RESTORE

EU funded project FORCE REPAIR: Innovating Chronic Wound Treatment

International research team sets out to develop a smart, multifunctional, and cost-effective 3D-printed wound dressing

Upon the successful launch of the RESTORE project in January 2019 and the excellent results obtained during the RESTORE project on the delivery system developed by partners CIDETEC and UPO, the FORCE REPAIR “Smart and Multifunctional 3D Printable Pro-Regenerative Biological Matrix Modulating Mechanotransduction as Advanced Therapy to Treat Skin Chronic Wounds” project is translating the antimicrobials technology from knee application to chronic wounds. A wound is the loss of the anatomical and physiological continuity of the skin. Chronic wounds, clinically defined as wounds that usually do not heal in less than three months, affect up to 2% of the population in the industrial world, with incidents expected to rise significantly in the next years. In Europe, 2-4 % of the total health expenditure is used for wound management. However, current therapies remain insufficient and costly. To date, medical devices to treat chronic wounds have not been able to achieve reliable skin regeneration and reduce scar formation. Therefore, the new research project FORCE REPAIR aims to advance chronic wound management by developing a smart, multifunctional, and cost-effective 3D-printed wound dressing to help control bacterial infection and inflammation. The novel biomaterials-based therapy will relieve skin tension and stimulate healing by combining innovative biocompatible technologies with pro-regenerative active ingredients. The project brings together 14 partners from 7 European member states. Over the next four years, the project will receive a total funding of more than 5 Mio EUR from the European Union’s “Horizon Europe” funding programme for research and innovation.

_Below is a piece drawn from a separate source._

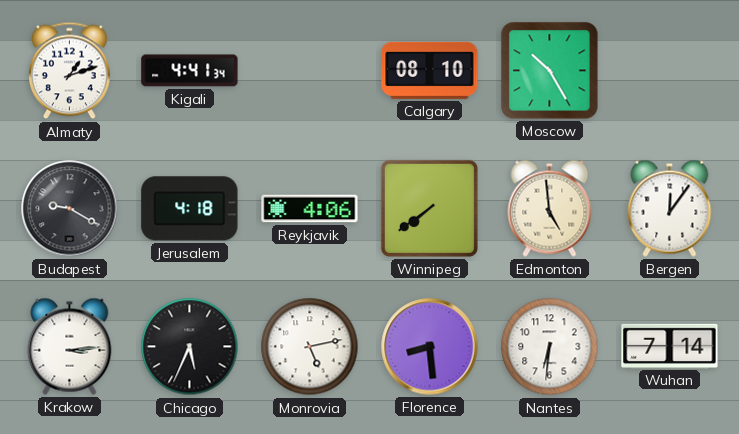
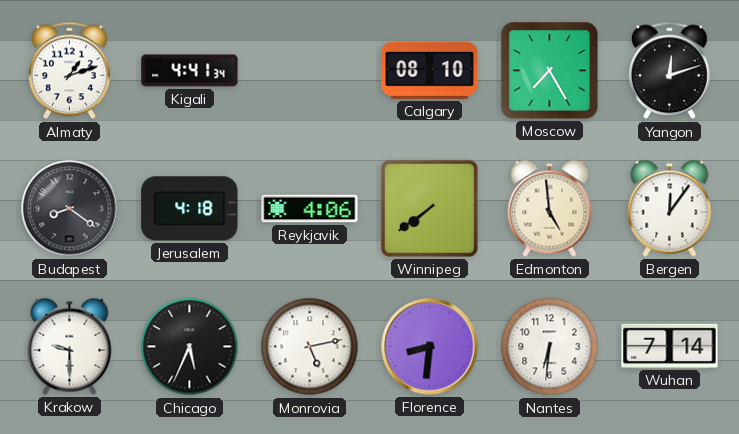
Moscow: 10:25 -> 7:25
Yangon: none -> 12:12
Budapest: 9:20 -> 8:21
Krakow: 3:14 -> 9:30
Florence: 8:29 -> 8:31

“Given the complexity of chronic wounds, in FORCE REPAIR, we will focus on the effective regeneration of the skin affected by infected chronic wounds. This can only be achieved if we consider the following aspects simultaneously and holistically: mechanical stability, reduction of undesired infection, and guided tissue regeneration. We will develop a smart wound dressing based on personalised 3D printable biological scaffolds to reduce undesired infection, mitigate inflammation, and relieve skin tension to recreate a healthy environment to induce skin self-healing and offer a prolonged regenerative effect,” says project coordinator Dr Damien Dupin from the Spanish research organisation CIDETEC.

Creating a smart 3D printable wound dressing

The FORCE REPAIR concept is based on a unique 3D printable hyaluronic acid-based self-healing hydrogel (HA-Ag-DH) with antibacterial and bioadhesive properties, which will maintain the moisture of the wound over a long period of time. The printable biomaterial will allow the placement of each component in a strategic location to fight infection and reduce inflammation to recreate the environment of healthy tissue.

“We will print the dressing under a customised 3D bioprinting protocol, including a tailor-made bioprinter and a new software for 3D trajectories using bio-inks using a Quality-by-Design strategic approach to facilitate translation to the patient. To this end, three different bio-inks based on the same HA-Ag-DH printable material will be strategically located in the dressing to tackle the wound in three ways: The first antibiotic bio-ink will be placed in contact with the wound to start as soon as possible to fight infection; the second anti-inflammatory bio-ink will be mainly concentrated as an underlying layer to control the inflammation, and the regenerative bio-ink will be mainly located in the centre of the 3D printed scaffold. In addition, a quick UV treatment will induce contractile force to relieve wound tension and accelerate its closure,” explains Dr Dupin.

Facilitating wound care management and reducing healthcare costs

The innovative FORCE REPAIR scaffold will be patient-friendly and can be tailored to individual needs. It will stimulate healing, facilitate wound care management, and thus help reduce associated healthcare costs. By providing a prolonged regenerative effect over at least 15 days, the new wound dressing will significantly decrease the daily frequency of nurse attention to change the dressing and lead to a healed wound with a low probability of opening again.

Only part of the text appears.